Wenig hat gefehlt, und Thomas Oetterlis Karriere bei Schindler hätte eine ganz andere Wendung genommen. Als er sich nach Abschluss seines Betriebswirtschaftsstudiums an der Universität ­Zürich als Datatypist in der Finanzabteilung beim Liftkonzern bewarb, landete er zwar in der Endausmarchung. Oet­terli war aber nur zweite Wahl, sein Konkurrent wurde ihm vorgezogen.
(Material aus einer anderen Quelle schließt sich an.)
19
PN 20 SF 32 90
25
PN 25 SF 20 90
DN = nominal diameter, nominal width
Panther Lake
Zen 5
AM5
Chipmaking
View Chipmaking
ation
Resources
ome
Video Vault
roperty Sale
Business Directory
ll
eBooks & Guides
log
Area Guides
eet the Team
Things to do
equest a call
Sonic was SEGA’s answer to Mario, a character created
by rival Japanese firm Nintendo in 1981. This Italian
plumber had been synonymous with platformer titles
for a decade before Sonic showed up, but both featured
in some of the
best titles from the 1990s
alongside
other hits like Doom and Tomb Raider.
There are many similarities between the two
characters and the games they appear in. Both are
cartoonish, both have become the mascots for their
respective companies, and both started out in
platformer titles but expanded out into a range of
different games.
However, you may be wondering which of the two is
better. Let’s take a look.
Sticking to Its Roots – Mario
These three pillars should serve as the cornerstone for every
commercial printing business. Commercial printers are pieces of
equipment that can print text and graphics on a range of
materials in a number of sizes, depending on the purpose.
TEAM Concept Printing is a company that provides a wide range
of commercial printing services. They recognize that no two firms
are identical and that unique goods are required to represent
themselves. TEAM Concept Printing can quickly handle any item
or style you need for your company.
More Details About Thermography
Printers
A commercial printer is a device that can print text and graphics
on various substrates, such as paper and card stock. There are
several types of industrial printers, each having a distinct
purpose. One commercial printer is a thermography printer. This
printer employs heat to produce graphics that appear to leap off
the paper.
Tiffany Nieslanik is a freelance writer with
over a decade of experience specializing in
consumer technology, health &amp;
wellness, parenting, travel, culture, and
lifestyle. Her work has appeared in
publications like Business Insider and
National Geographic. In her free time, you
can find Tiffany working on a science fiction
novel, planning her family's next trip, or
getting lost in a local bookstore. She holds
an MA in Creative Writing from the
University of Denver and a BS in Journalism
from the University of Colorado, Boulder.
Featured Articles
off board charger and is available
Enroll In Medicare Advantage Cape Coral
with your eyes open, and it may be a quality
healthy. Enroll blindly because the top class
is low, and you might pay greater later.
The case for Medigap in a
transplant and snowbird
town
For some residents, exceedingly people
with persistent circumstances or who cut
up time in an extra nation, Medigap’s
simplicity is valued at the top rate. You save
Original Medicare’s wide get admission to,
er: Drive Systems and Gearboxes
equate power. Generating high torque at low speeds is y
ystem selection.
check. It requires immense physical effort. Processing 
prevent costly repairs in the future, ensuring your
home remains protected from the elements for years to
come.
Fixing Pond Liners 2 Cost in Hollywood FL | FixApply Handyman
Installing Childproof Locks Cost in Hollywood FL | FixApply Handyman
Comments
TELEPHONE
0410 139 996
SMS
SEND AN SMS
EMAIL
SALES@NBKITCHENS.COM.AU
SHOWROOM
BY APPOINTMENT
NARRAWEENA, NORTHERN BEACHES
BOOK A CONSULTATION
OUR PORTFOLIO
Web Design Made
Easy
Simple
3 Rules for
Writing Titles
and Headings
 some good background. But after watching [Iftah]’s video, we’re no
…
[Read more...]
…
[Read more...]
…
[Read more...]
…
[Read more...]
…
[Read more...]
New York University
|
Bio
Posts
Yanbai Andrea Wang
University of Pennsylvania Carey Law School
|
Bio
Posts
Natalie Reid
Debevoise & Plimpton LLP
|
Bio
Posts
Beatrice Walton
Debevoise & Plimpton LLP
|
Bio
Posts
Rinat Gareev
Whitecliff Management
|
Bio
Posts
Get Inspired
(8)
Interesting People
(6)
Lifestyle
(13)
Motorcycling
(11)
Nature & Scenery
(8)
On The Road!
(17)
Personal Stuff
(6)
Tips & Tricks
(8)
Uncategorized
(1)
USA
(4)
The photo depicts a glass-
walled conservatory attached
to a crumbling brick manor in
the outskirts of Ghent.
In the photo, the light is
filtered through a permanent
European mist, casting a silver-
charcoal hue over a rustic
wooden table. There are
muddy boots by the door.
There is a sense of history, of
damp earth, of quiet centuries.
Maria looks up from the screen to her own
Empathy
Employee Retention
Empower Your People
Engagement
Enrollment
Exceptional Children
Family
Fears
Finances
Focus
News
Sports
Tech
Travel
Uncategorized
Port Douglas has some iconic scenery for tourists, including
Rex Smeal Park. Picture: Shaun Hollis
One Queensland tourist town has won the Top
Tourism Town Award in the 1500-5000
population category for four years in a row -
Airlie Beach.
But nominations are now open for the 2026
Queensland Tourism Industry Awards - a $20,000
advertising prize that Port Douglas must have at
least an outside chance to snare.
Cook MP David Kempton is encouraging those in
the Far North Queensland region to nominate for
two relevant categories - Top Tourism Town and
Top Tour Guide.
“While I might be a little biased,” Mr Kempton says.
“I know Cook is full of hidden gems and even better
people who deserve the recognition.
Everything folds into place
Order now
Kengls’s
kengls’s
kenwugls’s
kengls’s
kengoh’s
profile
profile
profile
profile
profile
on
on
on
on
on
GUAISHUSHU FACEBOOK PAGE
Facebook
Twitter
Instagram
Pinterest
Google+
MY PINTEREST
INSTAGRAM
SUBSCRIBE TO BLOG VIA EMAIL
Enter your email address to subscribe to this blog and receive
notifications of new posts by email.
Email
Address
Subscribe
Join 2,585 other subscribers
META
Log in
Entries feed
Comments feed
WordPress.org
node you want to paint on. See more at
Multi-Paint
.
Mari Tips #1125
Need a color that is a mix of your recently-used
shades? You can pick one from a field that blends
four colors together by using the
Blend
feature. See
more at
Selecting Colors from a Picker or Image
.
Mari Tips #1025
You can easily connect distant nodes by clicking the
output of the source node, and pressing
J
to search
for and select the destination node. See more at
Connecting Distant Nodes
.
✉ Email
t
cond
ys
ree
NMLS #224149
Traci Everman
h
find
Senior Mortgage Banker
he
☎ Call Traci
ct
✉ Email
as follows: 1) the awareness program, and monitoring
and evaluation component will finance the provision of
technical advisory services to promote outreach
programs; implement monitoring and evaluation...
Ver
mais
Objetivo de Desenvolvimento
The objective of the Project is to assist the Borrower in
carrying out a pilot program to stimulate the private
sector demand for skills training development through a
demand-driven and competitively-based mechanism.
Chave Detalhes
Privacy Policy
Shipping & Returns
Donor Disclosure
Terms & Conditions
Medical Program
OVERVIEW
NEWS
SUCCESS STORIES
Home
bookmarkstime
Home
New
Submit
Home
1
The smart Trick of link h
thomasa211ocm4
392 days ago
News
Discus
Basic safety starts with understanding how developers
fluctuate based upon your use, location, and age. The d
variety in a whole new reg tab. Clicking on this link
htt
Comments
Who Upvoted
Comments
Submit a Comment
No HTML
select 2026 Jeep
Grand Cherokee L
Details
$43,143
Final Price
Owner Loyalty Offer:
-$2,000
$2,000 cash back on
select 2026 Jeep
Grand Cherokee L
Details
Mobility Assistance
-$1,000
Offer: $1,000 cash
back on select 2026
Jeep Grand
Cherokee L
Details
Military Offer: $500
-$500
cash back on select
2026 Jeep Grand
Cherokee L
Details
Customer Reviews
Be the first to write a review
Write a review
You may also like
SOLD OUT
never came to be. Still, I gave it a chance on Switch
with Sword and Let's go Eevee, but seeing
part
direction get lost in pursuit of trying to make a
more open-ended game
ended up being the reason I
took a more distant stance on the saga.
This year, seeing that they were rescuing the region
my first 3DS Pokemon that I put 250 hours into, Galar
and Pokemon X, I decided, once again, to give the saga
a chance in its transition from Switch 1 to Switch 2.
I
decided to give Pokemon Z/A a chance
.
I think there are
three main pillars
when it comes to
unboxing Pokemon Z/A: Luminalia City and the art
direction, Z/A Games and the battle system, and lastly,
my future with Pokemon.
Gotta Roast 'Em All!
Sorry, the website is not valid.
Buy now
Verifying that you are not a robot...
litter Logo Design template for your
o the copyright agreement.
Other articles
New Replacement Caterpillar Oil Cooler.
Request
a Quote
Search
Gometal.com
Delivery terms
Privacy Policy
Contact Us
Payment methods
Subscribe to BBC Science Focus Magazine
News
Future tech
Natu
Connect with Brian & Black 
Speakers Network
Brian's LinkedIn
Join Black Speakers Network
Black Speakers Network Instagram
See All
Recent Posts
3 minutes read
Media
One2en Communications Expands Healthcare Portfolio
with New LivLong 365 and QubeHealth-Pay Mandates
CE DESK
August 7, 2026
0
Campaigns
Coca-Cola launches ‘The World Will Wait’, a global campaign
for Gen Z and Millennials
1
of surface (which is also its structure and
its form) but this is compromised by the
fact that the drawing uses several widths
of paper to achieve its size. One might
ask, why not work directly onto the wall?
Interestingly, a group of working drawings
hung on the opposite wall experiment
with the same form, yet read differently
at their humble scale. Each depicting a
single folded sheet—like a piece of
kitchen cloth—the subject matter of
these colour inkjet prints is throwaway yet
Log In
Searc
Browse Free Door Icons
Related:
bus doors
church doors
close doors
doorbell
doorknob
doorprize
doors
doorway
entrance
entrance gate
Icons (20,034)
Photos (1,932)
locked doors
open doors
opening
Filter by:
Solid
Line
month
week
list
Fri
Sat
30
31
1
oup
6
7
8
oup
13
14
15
Dieser entschied sich jedoch für eine andere Stelle, und so kam Oetterli zum Handkuss. Heute, knapp 22 Jahre später, steht der Stadtluzerner an der Spitze des Aufzug- und Rolltreppenkonzerns. «Meinen ersten Chef ziehe ich heute gerne damit auf, dass er den späteren Schindler-CEO einst nicht einstellen wollte», erzählt er lachend.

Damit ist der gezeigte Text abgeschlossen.